Remarks of Dan Beard
Friends of the River
California Water Awards
San Francisco, California
October 23, 2015
Thank you for this very special award. Mark DuBois is one of my heroes and I’m honored to receive an award named for him. I’ve been a huge fan of throughout my professional life. Since your founding in 1973, you have stayed true to your mission to fight for water policy and hydro reform, river restoration, and advocating for wild and scenic rivers. Thank you for your dedication, perseverance and advocacy. California and the nation have benefited from all your efforts.
With such an illustrious crowd gathered here tonight, I can’t pass up a chance to offer some thoughts about changes I think we should make in our nation’s water policies:
We should stop lavishing billions of tax dollars on the small number of special interests – who I refer to as the Water Nobility. We’ve allowed them to hijack water policy decision making. It is our water and our tax dollars and everyone should be included in finding solutions, not just a few, wealthy agricultural interests.
Dams look and feel permanent because they’re so large. Once constructed and operating, they cross an imaginary threshold in our minds and become a permanent part of our vocabulary and geography.
What most people don’t realize is dams are not permanent fixtures on the landscape. They are there because we made a political decision to build them.
But what if our political institutions made a mistake in building a dam, or a dam isn’t needed any longer? Why should we have to live with someone else’s mistake, or continue to endure a White Elephant?
We shouldn’t. If a dam was a mistake or is no longer needed, we should remove it. Dam removal is a viable policy option and we need to accelerate the national movement to remove “deadbeat dams,” including Hetch Hetchy, Searsville Dam and my personal favorite, Glen Canyon Dam.
In my view, dams, and surface storage projects, are the dinosaurs of the water world. They are relics of antiquated thinking. They are the least effective way to address water problems. We are not going to build our way out of our current challenges with more dams. Or “fix” our problems by constructing idiotic twin pipelines under the Delta.
No matter how much lipstick you put on a pig, it’s still a pig.
There is no viable justification for Temperance Flat Dam no matter how much money some people want the taxpayers to spend. Auburn Dam is still a stupid idea. Raising Shasta Dam makes no sense. Sites Reservoir is a multi-billion mistake and shouldn’t be built.

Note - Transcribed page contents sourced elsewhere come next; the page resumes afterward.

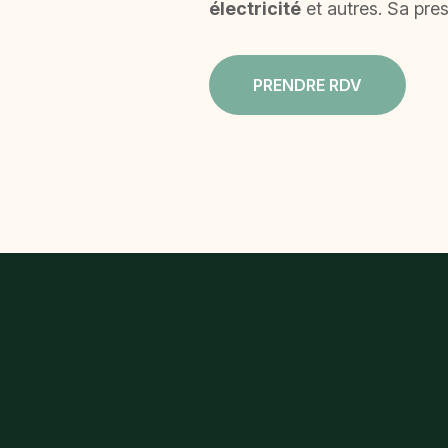
électricité
et autres. Sa pre
PRENDRE RDV
Diagnostic Amia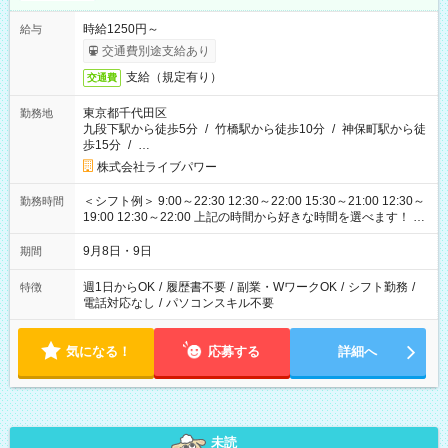
時給1250円～
給与
交通費別途支給あり
支給（規定有り）
交通費
東京都千代田区
勤務地
九段下駅から徒歩5分
/
竹橋駅から徒歩10分
/
神保町駅から徒
歩15分
/
…
株式会社ライブパワー
＜シフト例＞ 9:00～22:30 12:30～22:00 15:30～21:00 12:30～
勤務時間
19:00 12:30～22:00 上記の時間から好きな時間を選べます！ ※
時間は変更となる可能性があります
9月8日・9日
期間
週1日からOK
/
履歴書不要
/
副業・WワークOK
/
シフト勤務
/
特徴
電話対応なし
/
パソコンスキル不要
気になる！
応募する
詳細へ
未読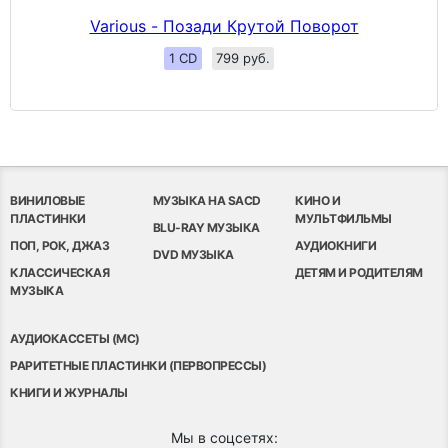
Various - Позади Крутой Поворот
1 CD
799 руб.
ВИНИЛОВЫЕ
МУЗЫКА НА SACD
КИНО И
ПЛАСТИНКИ
МУЛЬТФИЛЬМЫ
BLU-RAY МУЗЫКА
ПОП, РОК, ДЖАЗ
АУДИОКНИГИ
DVD МУЗЫКА
КЛАССИЧЕСКАЯ
ДЕТЯМ И РОДИТЕЛЯМ
МУЗЫКА
АУДИОКАССЕТЫ (MC)
РАРИТЕТНЫЕ ПЛАСТИНКИ (ПЕРВОПРЕССЫ)
КНИГИ И ЖУРНАЛЫ
Мы в соцсетях: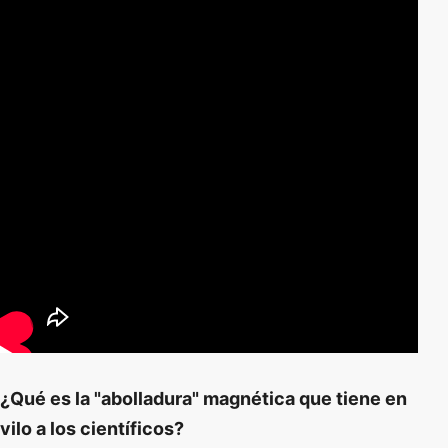
¿Qué es la "abolladura" magnética que tiene en
vilo a los científicos?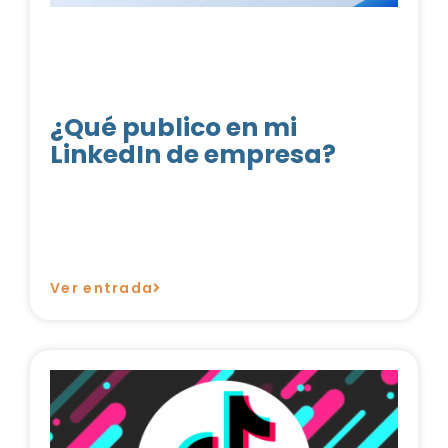
¿Qué publico en mi
LinkedIn de empresa?
Ver entrada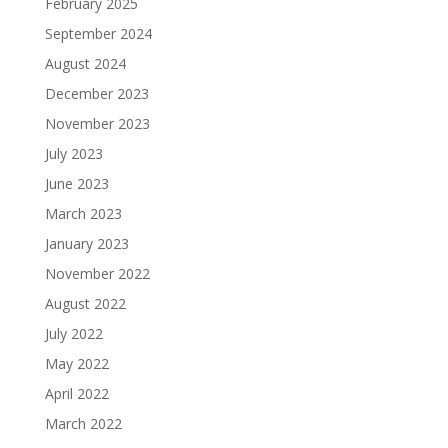
February 2025
September 2024
August 2024
December 2023
November 2023
July 2023
June 2023
March 2023
January 2023
November 2022
August 2022
July 2022
May 2022
April 2022
March 2022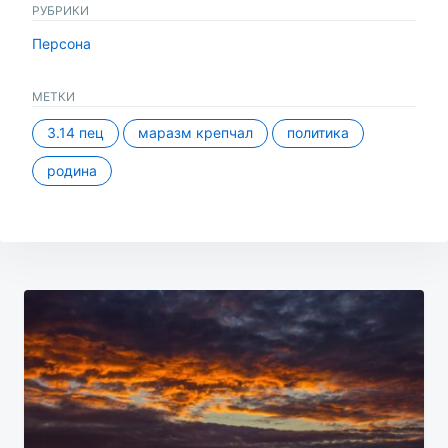
РУБРИКИ
Персона
МЕТКИ
3.14 пец
маразм крепчал
политика
родина
Навигация
по
записям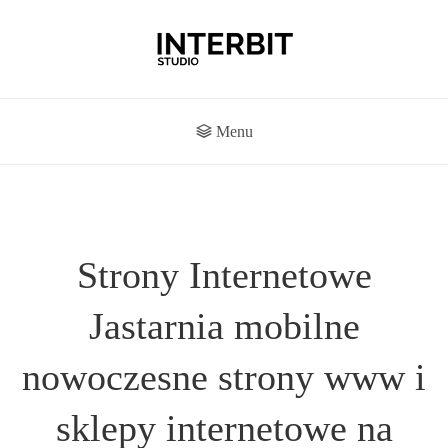
Menu
Strony Internetowe
Jastarnia mobilne
nowoczesne strony www i
sklepy internetowe na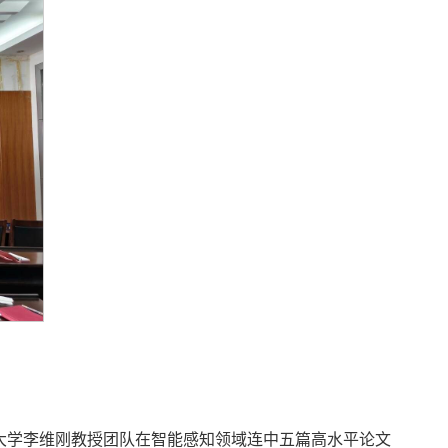
大学李维刚教授团队在智能感知领域连中五篇高水平论文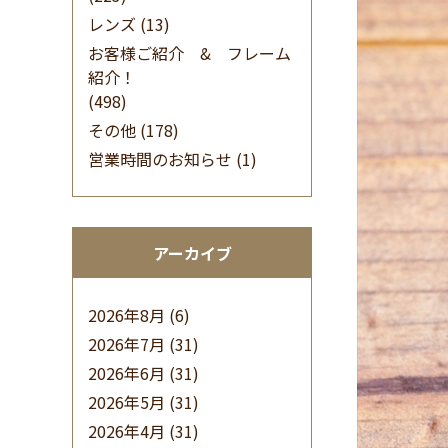
レンズ
(13)
お客様ご紹介 & フレーム
紹介！
(498)
その他
(178)
営業時間のお知らせ
(1)
アーカイブ
2026年8月
(6)
2026年7月
(31)
2026年6月
(31)
2026年5月
(31)
2026年4月
(31)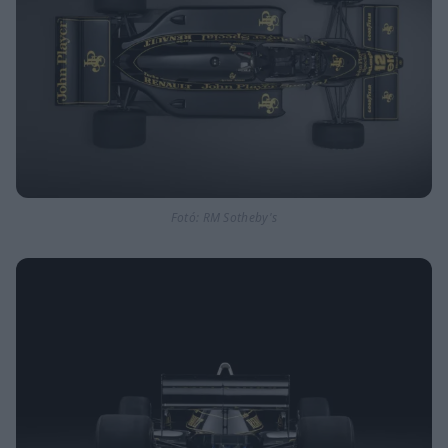
Fotó: RM Sotheby's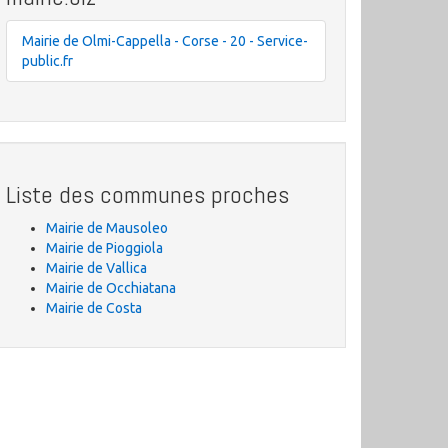
Mairie de Olmi-Cappella - Corse - 20 - Service-
public.fr
Liste des communes proches
Mairie de Mausoleo
Mairie de Pioggiola
Mairie de Vallica
Mairie de Occhiatana
Mairie de Costa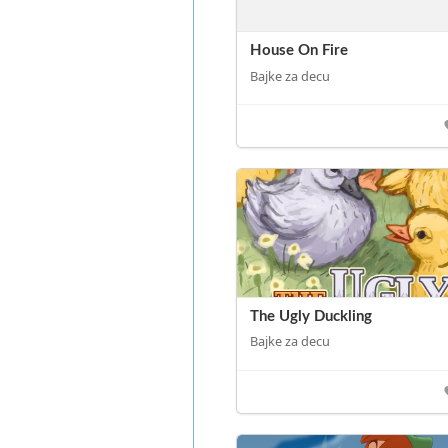
House On Fire
Bajke za decu
The Ugly Duckling
Bajke za decu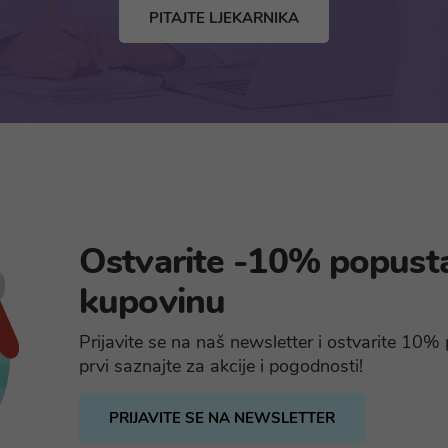
PITAJTE LJEKARNIKA
Ostvarite -10% popust
kupovinu
Prijavite se na naš newsletter i ostvarite 10
prvi saznajte za akcije i pogodnosti!
PRIJAVITE SE NA NEWSLETTER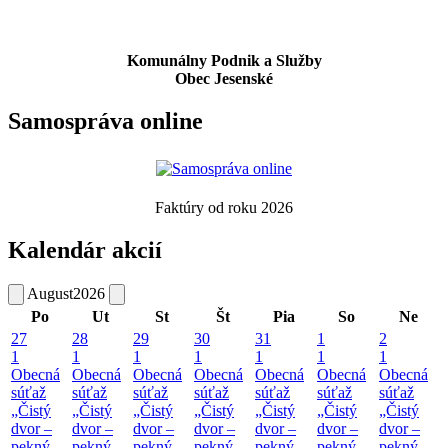
Komunálny Podnik a Služby
Obec Jesenské
Samospráva online
Faktúry od roku 2026
Kalendár akcií
August
2026
Po
Ut
St
Št
Pia
So
Ne
27
28
29
30
31
1
2
1
1
1
1
1
1
1
Obecná
Obecná
Obecná
Obecná
Obecná
Obecná
Obecná
súťaž
súťaž
súťaž
súťaž
súťaž
súťaž
súťaž
„Čistý
„Čistý
„Čistý
„Čistý
„Čistý
„Čistý
„Čistý
dvor –
dvor –
dvor –
dvor –
dvor –
dvor –
dvor –
pekný
pekný
pekný
pekný
pekný
pekný
pekný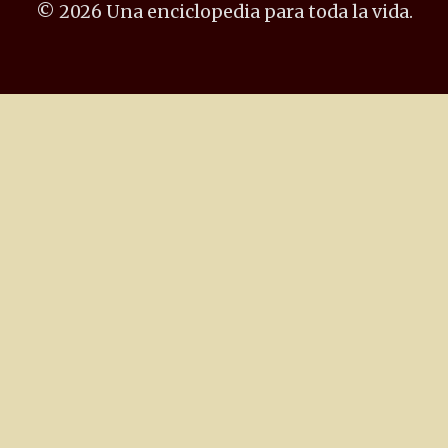
© 2026 Una enciclopedia para toda la vida.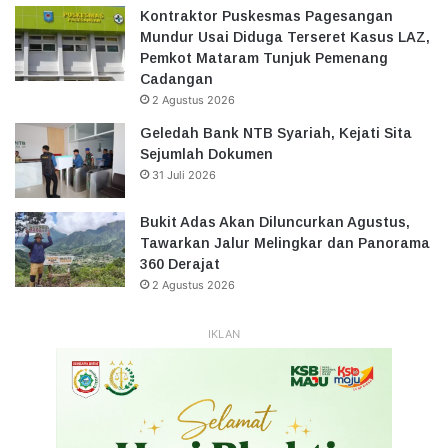
Kontraktor Puskesmas Pagesangan
Mundur Usai Diduga Terseret Kasus LAZ,
Pemkot Mataram Tunjuk Pemenang
Cadangan
2 Agustus 2026
Geledah Bank NTB Syariah, Kejati Sita
Sejumlah Dokumen
31 Juli 2026
Bukit Adas Akan Diluncurkan Agustus,
Tawarkan Jalur Melingkar dan Panorama
360 Derajat
2 Agustus 2026
IKLAN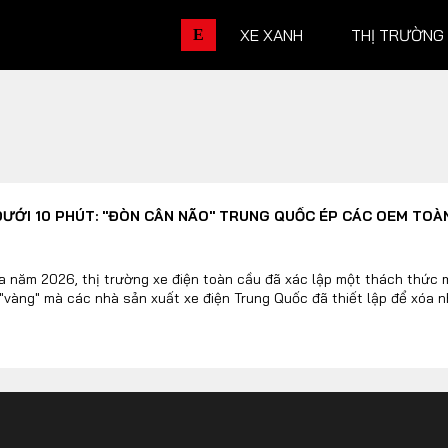
XE XANH
THỊ TRƯỜNG
E
THỊ TRƯỜNG XE
DOANH 
DƯỚI 10 PHÚT: "ĐÒN CÂN NÃO" TRUNG QUỐC ÉP CÁC OEM TOÀ
Chính sách
Thương hiệu
Số liệu thị trường
Nhân vật
a năm 2026, thị trường xe điện toàn cầu đã xác lập một thách thức 
 "vàng" mà các nhà sản xuất xe điện Trung Quốc đã thiết lập để xóa n
Nhịp sống thị trường
Quản trị
DÒNG XE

For some reason, the dam building zealots and their political supplicants think building something – anything – even if it doesn’t solve a problem is better than solving our water problems thru non-structural means. Concrete over common sense.
We need to resist the Siren Song of those who want to build more dams. The solution to our future water problems lies under our feet, in our neighborhoods, and in our communities. We need to make every drop of water count. We need to stop wasting water in every sector of our economy and promote water conservation, reuse and efficiency improvements. They are the greatest untapped sources of water in this nation.
Twenty years ago, I gave a number of speeches where I predicted that the dam building era in the United States was over. A clear, forceful, and bold prediction. And I was wrong.
The pendulum has swung in the other direction. Big dam and pipeline projects seem to be gaining traction and getting approved or are being seriously considered with increasing frequency.
Who would have thought that in 2015 we would be waging a fierce battle to oppose spending a minimum of $25 billion in California for just three projects, none of which can pass a straight-face test.
The clamor to construct more deadbeat dams is never-ending and there has to be someone who is willing to lead the fight against stupid ideas. That is why we are lucky to have to have Friends of the River. They are there to lead the fight. We won’t win every battle, but we’ll fight at every turn. There is too much at stake to abandon river advocacy. I’m willing to do my part, and I urge you to join me.
Again, thank you for this award; I deeply appreciate it.